The discussion in these nine chapter has introduced the concept of mistake-proofing and provided a rationale for using mistake-proofing to reduce errors in health care. It has also delineated a set of concepts, a vocabulary, and tools to assist organizations in taking action. This book contains 150 examples provided by the health care industry, as well as examples provided by manufacturing industries and people in everyday life. Anecdotal evidence indicates that, after they learn about mistake-proofing, readers are more likely to start noticing mistake-proofing examples around them and employ mistake-proofing to develop solutions. Gosbee and Anderson8 found that root cause analysis (RCA) teams who have been exposed to human factors engineering case studies often change their focus to "underlying design-related factors," such as mistake-proofing, as remedial actions. Initiating this change in focus is the goal of this publication.

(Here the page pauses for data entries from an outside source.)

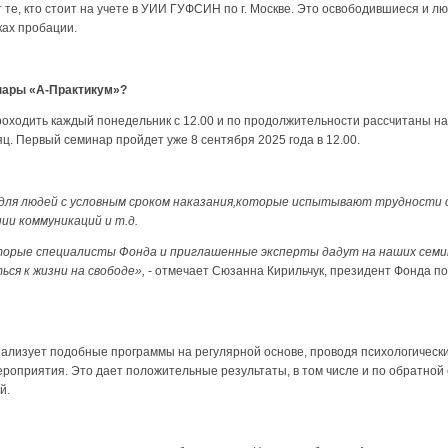
 те, кто стоит на учете в УИИ ГУФСИН по г. Москве. Это освободившиеся и лю
ках пробации.
нары «А-Практикум»?
роходить каждый понедельник с 12.00 и по продолжительности рассчитаны на
яц. Первый семинар пройдет уже 8 сентября 2025 года в 12.00.
для людей с условным сроком наказания,которые испытывают трудности с
ии коммуникаций и т.д.
которые специалисты Фонда и приглашенные эксперты дадут на наших сем
ься к жизни на свободе»,
- отмечает Сюзанна Кирильчук, президент Фонда п
лизует подобные программы на регулярной основе, проводя психологически
роприятия. Это дает положительные результаты, в том числе и по обратной
ей.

As you complete Failure Modes and Effects Analyses (FMEAs) and RCAs or witness errors, you will envision new ways to solve problems and create novel mistake-proofing devices. As these ideas are implemented as locally developed mistake-proofing devices, please spread the news of their existence. Submit them as indicated below or publish them in some other venue so that others can benefit from the solution. Modesty, minimizing contributions, or assuming that others have thought of a locally developed solution does not serve the greater good. Some of the best mistake-proofing will be exceptionally simple and inexpensive. All solutions will be developed locally by someone before they become off-the-shelf solutions. Be that someone.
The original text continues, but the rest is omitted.